### What to produce
A word-for-word printout of the whole listing is needed.

### Input records

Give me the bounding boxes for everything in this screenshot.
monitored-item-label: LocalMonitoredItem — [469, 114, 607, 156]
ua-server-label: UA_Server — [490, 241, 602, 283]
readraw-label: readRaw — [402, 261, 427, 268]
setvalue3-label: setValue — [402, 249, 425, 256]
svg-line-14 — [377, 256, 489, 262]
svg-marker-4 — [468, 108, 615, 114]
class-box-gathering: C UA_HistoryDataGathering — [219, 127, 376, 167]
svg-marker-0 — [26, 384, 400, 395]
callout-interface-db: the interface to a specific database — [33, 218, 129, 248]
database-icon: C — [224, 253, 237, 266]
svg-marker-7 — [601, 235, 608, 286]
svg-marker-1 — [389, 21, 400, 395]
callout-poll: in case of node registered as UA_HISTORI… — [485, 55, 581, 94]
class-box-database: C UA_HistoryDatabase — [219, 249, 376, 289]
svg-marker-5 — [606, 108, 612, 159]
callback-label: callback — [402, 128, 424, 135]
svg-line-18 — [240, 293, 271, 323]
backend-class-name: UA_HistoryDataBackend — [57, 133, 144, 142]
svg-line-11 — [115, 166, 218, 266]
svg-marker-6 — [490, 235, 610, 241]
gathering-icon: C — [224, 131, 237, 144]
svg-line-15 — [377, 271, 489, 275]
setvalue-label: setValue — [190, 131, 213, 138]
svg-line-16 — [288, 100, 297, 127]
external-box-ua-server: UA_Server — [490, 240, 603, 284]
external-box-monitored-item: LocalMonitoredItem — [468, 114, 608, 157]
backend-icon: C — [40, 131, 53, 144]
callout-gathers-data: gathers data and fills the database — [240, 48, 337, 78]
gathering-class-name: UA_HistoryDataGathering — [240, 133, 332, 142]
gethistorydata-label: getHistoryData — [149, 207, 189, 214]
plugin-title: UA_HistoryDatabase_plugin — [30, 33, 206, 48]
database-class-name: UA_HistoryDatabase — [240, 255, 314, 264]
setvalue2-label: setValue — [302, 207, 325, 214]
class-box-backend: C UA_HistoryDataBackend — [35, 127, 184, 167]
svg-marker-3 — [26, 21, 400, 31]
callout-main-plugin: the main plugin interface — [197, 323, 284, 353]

### Result for this exercise
Give me the bounding boxes for everything in this screenshot.
monitored-item-label: LocalMonitoredItem — [469, 114, 607, 156]
ua-server-label: UA_Server — [490, 241, 602, 283]
readraw-label: readRaw — [402, 261, 427, 268]
setvalue3-label: setValue — [402, 249, 425, 256]
svg-line-14 — [377, 256, 489, 262]
svg-marker-4 — [468, 108, 615, 114]
class-box-gathering: C UA_HistoryDataGathering — [219, 127, 376, 167]
svg-marker-0 — [26, 384, 400, 395]
callout-interface-db: the interface to a specific database — [33, 218, 129, 248]
database-icon: C — [224, 253, 237, 266]
svg-marker-7 — [601, 235, 608, 286]
svg-marker-1 — [389, 21, 400, 395]
callout-poll: in case of node registered as UA_HISTORI… — [485, 55, 581, 94]
class-box-database: C UA_HistoryDatabase — [219, 249, 376, 289]
svg-marker-5 — [606, 108, 612, 159]
callback-label: callback — [402, 128, 424, 135]
svg-line-18 — [240, 293, 271, 323]
backend-class-name: UA_HistoryDataBackend — [57, 133, 144, 142]
svg-line-11 — [115, 166, 218, 266]
svg-marker-6 — [490, 235, 610, 241]
gathering-icon: C — [224, 131, 237, 144]
svg-line-15 — [377, 271, 489, 275]
setvalue-label: setValue — [190, 131, 213, 138]
svg-line-16 — [288, 100, 297, 127]
external-box-ua-server: UA_Server — [490, 240, 603, 284]
external-box-monitored-item: LocalMonitoredItem — [468, 114, 608, 157]
backend-icon: C — [40, 131, 53, 144]
callout-gathers-data: gathers data and fills the database — [240, 48, 337, 78]
gathering-class-name: UA_HistoryDataGathering — [240, 133, 332, 142]
gethistorydata-label: getHistoryData — [149, 207, 189, 214]
plugin-title: UA_HistoryDatabase_plugin — [30, 33, 206, 48]
database-class-name: UA_HistoryDatabase — [240, 255, 314, 264]
setvalue2-label: setValue — [302, 207, 325, 214]
class-box-backend: C UA_HistoryDataBackend — [35, 127, 184, 167]
svg-marker-3 — [26, 21, 400, 31]
callout-main-plugin: the main plugin interface — [197, 323, 284, 353]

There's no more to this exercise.